* _Task requirements_: Among the lines below, copy exactly those from the one with "للاستقرار العالمي والأمن" through the one with "erita Terbaru", counting both ends.
Information shown below:
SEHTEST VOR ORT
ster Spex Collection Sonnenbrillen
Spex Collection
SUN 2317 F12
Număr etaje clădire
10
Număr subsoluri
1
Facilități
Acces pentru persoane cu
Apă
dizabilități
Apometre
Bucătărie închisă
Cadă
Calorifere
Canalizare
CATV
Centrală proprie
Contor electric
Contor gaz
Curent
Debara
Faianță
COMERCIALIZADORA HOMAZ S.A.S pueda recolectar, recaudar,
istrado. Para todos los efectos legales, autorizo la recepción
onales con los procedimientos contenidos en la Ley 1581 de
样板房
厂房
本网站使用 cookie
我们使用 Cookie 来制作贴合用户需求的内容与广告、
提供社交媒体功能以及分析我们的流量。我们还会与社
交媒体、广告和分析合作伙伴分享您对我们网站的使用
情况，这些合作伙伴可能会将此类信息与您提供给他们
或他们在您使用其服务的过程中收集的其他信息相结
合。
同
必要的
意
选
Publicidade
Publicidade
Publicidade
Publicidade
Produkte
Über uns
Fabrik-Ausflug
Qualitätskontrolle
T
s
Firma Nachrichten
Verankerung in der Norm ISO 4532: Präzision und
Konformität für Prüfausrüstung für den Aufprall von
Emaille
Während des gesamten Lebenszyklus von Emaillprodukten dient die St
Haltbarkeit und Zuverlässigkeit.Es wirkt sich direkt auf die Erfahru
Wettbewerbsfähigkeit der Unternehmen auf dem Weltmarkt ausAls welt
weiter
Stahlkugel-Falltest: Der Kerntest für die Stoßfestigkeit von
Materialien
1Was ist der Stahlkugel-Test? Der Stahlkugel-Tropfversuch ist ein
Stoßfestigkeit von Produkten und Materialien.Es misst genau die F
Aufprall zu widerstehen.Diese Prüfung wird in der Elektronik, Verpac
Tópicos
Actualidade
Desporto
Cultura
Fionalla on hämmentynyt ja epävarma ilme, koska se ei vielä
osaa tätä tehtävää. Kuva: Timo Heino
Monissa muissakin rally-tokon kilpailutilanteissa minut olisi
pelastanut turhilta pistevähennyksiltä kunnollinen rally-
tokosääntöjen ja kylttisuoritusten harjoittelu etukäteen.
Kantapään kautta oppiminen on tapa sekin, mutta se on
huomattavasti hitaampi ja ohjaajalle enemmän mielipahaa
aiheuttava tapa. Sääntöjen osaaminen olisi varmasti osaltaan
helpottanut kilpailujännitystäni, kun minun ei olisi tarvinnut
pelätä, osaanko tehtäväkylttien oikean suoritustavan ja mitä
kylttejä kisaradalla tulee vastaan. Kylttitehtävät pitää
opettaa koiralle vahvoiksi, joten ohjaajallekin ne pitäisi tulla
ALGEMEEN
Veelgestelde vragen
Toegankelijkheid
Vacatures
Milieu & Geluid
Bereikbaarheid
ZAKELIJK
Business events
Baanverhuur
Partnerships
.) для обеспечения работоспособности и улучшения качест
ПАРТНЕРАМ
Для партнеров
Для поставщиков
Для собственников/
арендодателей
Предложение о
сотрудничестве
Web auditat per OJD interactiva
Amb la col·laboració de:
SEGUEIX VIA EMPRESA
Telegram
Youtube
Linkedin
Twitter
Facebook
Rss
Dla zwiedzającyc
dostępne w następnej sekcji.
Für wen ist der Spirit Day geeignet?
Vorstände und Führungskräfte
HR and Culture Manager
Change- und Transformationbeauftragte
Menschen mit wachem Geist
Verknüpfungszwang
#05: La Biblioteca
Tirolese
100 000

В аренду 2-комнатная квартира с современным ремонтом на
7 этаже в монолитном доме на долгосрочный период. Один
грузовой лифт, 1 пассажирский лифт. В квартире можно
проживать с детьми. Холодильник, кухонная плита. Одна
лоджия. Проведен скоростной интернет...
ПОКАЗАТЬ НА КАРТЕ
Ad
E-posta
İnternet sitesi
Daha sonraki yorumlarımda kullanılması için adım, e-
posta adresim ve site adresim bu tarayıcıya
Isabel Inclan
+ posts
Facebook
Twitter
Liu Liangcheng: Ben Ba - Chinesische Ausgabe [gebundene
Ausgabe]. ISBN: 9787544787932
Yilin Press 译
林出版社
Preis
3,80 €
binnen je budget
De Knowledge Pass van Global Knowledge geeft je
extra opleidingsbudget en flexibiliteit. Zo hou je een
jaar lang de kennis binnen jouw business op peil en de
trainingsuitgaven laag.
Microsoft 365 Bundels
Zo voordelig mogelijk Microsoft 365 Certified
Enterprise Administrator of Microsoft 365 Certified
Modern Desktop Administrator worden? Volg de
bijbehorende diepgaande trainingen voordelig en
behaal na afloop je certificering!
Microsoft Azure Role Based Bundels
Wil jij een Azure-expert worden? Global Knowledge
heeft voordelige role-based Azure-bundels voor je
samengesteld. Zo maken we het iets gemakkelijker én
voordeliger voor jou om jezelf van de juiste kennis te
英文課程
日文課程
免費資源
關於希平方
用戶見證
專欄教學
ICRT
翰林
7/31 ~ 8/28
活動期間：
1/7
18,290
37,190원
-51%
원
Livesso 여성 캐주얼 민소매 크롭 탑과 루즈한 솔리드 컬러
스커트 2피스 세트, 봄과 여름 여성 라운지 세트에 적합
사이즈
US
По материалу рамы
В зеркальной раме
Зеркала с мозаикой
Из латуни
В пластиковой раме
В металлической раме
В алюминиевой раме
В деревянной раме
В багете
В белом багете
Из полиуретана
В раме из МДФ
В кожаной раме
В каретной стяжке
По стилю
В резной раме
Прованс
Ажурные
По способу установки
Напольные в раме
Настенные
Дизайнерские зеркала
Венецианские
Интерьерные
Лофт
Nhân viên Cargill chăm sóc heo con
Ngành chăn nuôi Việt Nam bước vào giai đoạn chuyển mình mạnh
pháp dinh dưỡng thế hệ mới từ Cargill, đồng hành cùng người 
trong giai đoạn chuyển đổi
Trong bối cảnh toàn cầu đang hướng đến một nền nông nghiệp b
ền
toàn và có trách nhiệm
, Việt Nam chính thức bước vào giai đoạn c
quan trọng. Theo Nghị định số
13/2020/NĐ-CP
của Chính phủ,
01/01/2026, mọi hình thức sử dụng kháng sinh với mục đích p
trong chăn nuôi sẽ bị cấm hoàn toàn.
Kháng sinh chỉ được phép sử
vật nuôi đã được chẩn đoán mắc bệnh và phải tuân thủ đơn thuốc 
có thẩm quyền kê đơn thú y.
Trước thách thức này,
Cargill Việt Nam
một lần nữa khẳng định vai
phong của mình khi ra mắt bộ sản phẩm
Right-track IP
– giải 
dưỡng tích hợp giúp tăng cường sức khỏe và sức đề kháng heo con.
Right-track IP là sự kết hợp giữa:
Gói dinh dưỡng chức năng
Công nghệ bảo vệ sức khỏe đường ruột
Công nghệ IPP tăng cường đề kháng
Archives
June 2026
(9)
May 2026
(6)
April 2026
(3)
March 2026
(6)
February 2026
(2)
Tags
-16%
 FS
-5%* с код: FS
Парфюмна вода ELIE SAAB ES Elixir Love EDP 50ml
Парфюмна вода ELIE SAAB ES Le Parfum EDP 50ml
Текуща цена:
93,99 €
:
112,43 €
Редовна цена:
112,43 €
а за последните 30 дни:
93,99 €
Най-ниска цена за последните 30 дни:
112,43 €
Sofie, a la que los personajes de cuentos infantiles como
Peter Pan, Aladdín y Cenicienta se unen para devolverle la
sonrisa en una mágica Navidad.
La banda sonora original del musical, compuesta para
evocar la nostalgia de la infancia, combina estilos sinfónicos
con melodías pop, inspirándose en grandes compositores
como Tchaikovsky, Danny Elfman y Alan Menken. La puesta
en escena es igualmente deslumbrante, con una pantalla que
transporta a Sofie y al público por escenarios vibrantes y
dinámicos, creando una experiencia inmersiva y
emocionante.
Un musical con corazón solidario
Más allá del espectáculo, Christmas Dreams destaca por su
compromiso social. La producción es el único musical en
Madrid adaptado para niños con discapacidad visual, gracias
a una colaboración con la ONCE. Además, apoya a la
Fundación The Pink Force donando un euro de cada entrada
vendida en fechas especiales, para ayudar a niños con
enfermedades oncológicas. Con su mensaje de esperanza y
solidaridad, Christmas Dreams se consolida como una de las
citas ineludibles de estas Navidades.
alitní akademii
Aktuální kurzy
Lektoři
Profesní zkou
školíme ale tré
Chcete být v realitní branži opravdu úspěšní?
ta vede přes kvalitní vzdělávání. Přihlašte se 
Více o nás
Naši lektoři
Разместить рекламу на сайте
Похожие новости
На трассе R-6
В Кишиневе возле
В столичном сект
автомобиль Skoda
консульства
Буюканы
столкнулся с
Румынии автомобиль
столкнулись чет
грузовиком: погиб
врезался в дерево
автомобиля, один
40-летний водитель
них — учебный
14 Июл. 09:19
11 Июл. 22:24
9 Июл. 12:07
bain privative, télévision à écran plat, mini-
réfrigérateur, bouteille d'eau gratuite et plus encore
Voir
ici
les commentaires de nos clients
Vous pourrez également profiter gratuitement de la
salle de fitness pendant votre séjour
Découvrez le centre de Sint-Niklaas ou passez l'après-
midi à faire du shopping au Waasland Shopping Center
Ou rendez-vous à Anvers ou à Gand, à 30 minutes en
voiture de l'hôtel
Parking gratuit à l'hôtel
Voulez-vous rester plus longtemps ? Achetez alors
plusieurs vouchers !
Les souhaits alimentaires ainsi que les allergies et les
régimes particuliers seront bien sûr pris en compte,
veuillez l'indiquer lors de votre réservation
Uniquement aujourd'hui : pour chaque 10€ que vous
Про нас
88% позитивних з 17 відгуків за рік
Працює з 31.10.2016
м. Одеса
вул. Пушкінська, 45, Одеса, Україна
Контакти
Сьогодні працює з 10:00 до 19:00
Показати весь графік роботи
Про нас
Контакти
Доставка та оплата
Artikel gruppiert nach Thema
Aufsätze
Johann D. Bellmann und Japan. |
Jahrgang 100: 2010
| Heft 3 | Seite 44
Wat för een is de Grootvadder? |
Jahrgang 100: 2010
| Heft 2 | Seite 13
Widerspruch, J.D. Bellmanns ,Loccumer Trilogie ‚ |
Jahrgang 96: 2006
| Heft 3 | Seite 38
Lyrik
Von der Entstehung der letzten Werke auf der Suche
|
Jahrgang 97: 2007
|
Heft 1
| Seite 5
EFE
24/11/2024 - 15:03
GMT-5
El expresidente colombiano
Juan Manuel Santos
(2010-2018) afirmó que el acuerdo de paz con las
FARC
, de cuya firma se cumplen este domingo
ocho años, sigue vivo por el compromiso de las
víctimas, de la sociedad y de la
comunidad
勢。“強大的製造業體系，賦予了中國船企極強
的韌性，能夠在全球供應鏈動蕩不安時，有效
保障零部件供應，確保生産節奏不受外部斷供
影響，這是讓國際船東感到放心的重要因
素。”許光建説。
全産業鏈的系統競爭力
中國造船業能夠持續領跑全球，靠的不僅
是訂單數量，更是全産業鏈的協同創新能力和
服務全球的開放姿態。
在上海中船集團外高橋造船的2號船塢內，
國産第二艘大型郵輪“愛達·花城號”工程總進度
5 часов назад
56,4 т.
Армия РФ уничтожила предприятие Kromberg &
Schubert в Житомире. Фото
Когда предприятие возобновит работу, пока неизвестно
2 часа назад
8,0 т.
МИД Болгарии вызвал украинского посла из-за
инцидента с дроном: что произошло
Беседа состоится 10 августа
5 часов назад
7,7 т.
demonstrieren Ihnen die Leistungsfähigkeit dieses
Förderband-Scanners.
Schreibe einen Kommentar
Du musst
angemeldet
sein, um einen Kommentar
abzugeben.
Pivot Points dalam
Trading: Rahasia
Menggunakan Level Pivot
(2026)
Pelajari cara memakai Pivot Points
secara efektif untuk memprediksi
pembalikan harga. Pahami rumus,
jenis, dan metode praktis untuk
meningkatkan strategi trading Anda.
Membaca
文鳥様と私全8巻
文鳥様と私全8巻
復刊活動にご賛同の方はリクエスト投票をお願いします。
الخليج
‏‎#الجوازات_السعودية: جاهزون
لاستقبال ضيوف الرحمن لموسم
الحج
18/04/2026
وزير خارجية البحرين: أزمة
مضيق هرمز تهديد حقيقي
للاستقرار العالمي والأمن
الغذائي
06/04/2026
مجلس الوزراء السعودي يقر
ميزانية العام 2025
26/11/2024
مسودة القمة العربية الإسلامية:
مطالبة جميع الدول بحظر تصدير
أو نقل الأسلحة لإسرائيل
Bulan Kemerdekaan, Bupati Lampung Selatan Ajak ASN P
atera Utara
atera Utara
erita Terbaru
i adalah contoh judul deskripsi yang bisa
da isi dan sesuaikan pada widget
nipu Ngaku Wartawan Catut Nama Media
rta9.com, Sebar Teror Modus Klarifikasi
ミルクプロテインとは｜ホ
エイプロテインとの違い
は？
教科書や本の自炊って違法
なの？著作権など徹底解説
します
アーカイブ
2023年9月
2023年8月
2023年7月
End of Information shown.
* _Result for this task_:
للاستقرار العالمي والأمن
الغذائي
06/04/2026
مجلس الوزراء السعودي يقر
ميزانية العام 2025
26/11/2024
مسودة القمة العربية الإسلامية:
مطالبة جميع الدول بحظر تصدير
أو نقل الأسلحة لإسرائيل
Bulan Kemerdekaan, Bupati Lampung Selatan Ajak ASN P
atera Utara
atera Utara
erita Terbaru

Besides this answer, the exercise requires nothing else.